I'm kind of lost on how that's more realistic than saying this is a magical world so magic exists. But sure, fine. My question is: is this actually what you're doing, or are you modifying spell casting in some other way you didn't explain?

Magic exists. Magical Secrets may or not be magical. But main spells cannot be nullyfing. We have to quantify it. Are cantrips the only spells that cannot be nullify ? Then, those granted by magical secrets should not be nulligy as well ?

Only enchantment, only illusions ? etc.

JNAProductions
2020-05-13, 10:34 AM
It is in no way balanced. Immunity to all forms of magic negation is not a fair trade off for having to spend hit dice on healing spells.

mictrepanier
2020-05-13, 10:44 AM
It is in no way balanced. Immunity to all forms of magic negation is not a fair trade off for having to spend hit dice on healing spells.

Immunity to enchantment and illusions anti-magic only (use of mesmerism, not magic) ? These are most of Bard spells, with healing already nerfed.

JNAProductions
2020-05-13, 10:50 AM
The Bard is a powerful class. You've barely nerfed it, then gave it a huge buff. The two do not balance out.

mictrepanier
2020-05-13, 10:54 AM
The Bard is a powerful class. You've barely nerfed it, then gave it a huge buff. The two do not balance out.

Then I will have to add something to the bardic inspiration vs the healing and inspiration nerf. I don't like adding an advantage on top of the dice. Helping as bonus action as the Mastermind ?

JNAProductions
2020-05-13, 11:08 AM
Then I will have to add something to the bardic inspiration vs the healing and inspiration nerf. I don't like adding an advantage on top of the dice. Helping as bonus action as the Mastermind ?

Are you... Are you talking about adding MORE buffs?

mictrepanier
2020-05-13, 12:13 PM
Are you... Are you talking about adding MORE buffs?

If I remove the nullify magic, yes, of course.

Composer99
2020-05-13, 12:28 PM
D&D is not realistic. Crossbow expert, as an example, enable reloading crossbows really fast. Just say you have an invisible servant, a loading device, etc. The change is cosmetical, so far you can (remotely) get an explanation.

Doesn't someone's forum sig have a line about there being a difference between stretching the willing suspension of disbelief and hanging it from the neck until it is dead?

Magic that isn't magic because reasons, except that it works just like magic but you can't use magic to counter it... well, suffice to say that such a thing strikes me as completely disregarding what passes for verisimilitude in the game world, even taking into account the lax standards of D&D on that score.


My question was about balance: is anti-magic immunity worthing Hit Point Dice nerfing and nerfed bard inspiration ?

No. The immunity to anti-magic and other spell-countering effects is far stronger than the nerfs.

Lvl 2 Expert
2020-05-13, 01:42 PM
D&D is not realistic.

You're the one who said you were trying to make the bard more realistic. I'm not asking for realism, and I don't need to be explained that d&d is not realistic.
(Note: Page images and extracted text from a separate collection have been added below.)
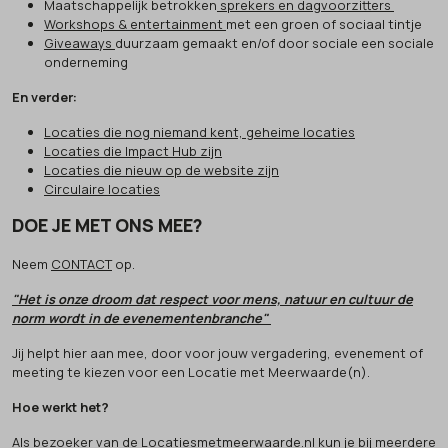
Maatschappelijk betrokken
sprekers en dagvoorzitters
Workshops & entertainment
met een groen of sociaal tintje
Giveaways
duurzaam gemaakt en/of door sociale een sociale
onderneming
En verder:
Locaties die nog niemand kent, geheime locaties
Locaties die Impact Hub zijn
Locaties die nieuw op de website zijn
Circulaire locaties
DOE JE MET ONS MEE?
Neem
CONTACT
op.
"Het is onze droom dat respect voor mens, natuur en cultuur de
norm wordt in de evenementenbranche"
Jij helpt hier aan mee, door voor jouw vergadering, evenement of
meeting te kiezen voor een Locatie met Meerwaarde(n).
Hoe werkt het?
Als bezoeker van de Locatiesmetmeerwaarde.nl kun je bij meerdere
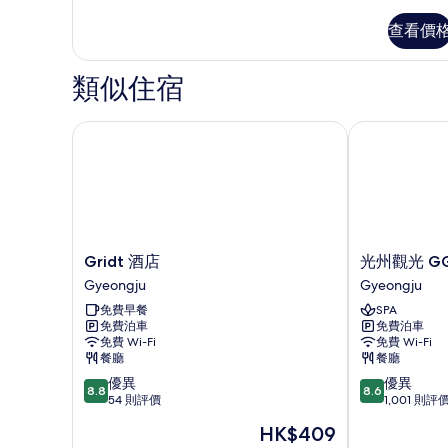
房
的
詳
查看價
情
相
片
類似住宿
Gridt 酒店
光州觀光 GG
Gridt
光
Gridt 酒店
光州觀光 G
酒
州
Gyeongju
Gyeongju
店
觀
免費早餐
SPA
Gyeongju
光
免費泊車
免費泊車
GG
免費 Wi-Fi
免費 Wi-Fi
酒
餐廳
餐廳
店
8.8
8.6
優異
優異
Gyeongju
8.8
8.6
分
分
54 則評價
1,001 則評
(滿
(滿
現
HK$409
分
分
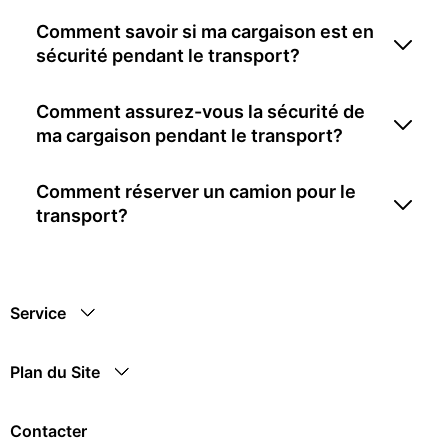
Comment savoir si ma cargaison est en
sécurité pendant le transport?
Comment assurez-vous la sécurité de
ma cargaison pendant le transport?
Comment réserver un camion pour le
transport?
Service
Plan du Site
Contacter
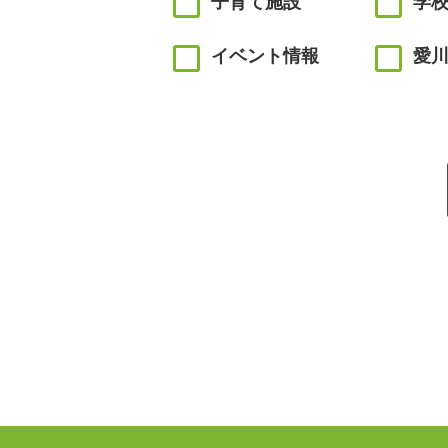
子育て施設
学
イベント情報
愛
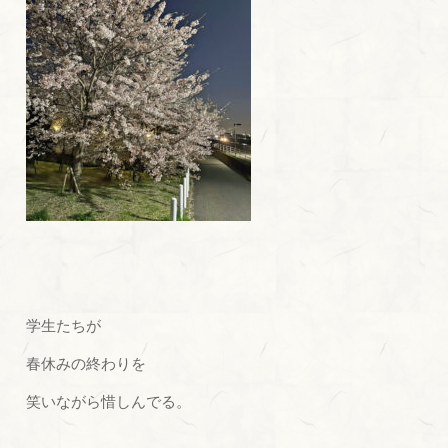
学生たちが
春休みの終わりを
笑いながら惜しんでる。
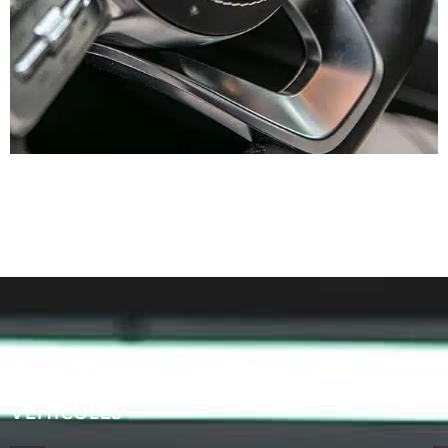
Découvrez notre flotte de
véhicules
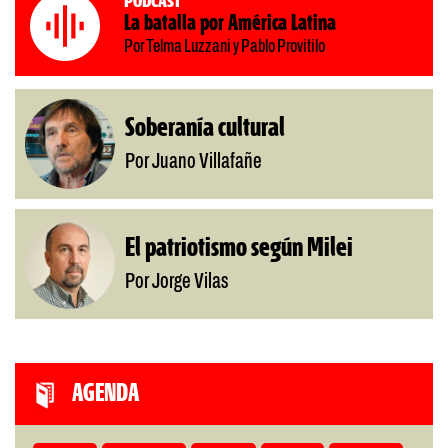
Podcast
La batalla por América Latina
Por Telma Luzzani y Pablo Provitilo
Soberanía cultural
Por Juano Villafañe
El patriotismo según Milei
Por Jorge Vilas
AGENDA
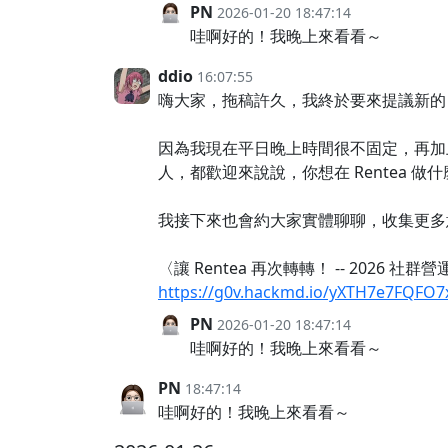
PN
2026-01-20 18:47:14
哇啊好的！我晚上來看看～
ddio
16:07:55
嗨大家，拖稿許久，我終於要來提議新的 R
因為我現在平日晚上時間很不固定，再加
人，都歡迎來說說，你想在 Rentea 做
我接下來也會約大家實體聊聊，收集更多
〈讓 Rentea 再次轉轉！ -- 2026 社
https://g0v.hackmd.io/yXTH7e7FQFO
PN
2026-01-20 18:47:14
哇啊好的！我晚上來看看～
PN
18:47:14
哇啊好的！我晚上來看看～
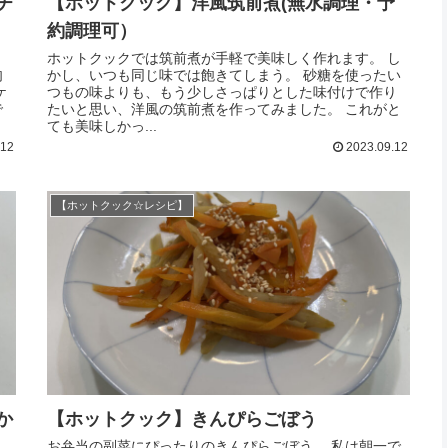
チ
【ホットクック】洋風筑前煮(無水調理・予
約調理可）
。
ホットクックでは筑前煮が手軽で美味しく作れます。 し
肉
かし、いつも同じ味では飽きてしまう。 砂糖を使ったい
ケ
つもの味よりも、もう少しさっぱりとした味付けで作り
で
たいと思い、洋風の筑前煮を作ってみました。 これがと
ても美味しかっ...
.12
2023.09.12
【ホットクック☆レシピ】
か
【ホットクック】きんぴらごぼう
お弁当の副菜にぴったりのきんぴらごぼう。 私は朝一で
I just wanted to be clear on what you are trying to acxomplish here.

(Also, I wouldn't quite put being really good at quickly cocking a crossbow in the same category as being able to change into a dinosaur, magically ot not.)

mictrepanier
2020-05-13, 01:46 PM
(Also, I wouldn't quite put being really good at quickly cocking a crossbow in the same category as being able to change into a dinosaur, magically ot not.)

I'll need something somewhat believable like the crossbow reload, not totally magical like the dinosaur shapeshift.

Lvl 2 Expert
2020-05-13, 02:54 PM
Also/addendum/stand alone edit: I wasn't thinking gadgets. The way you described the other features plus the name philosopher made me think of a very hands-off philosopher, someone who thinks and speaks but doesn't do. Gadgets are... better, if you're going for semi-believable. Not as believable as quickly reloading a crossbow maybe, but certainly not at the level of becoming a tyrannosaurus by thinking about it really hard. Combined with proper spell choices that might actually work for the concept as you seem to be intending it.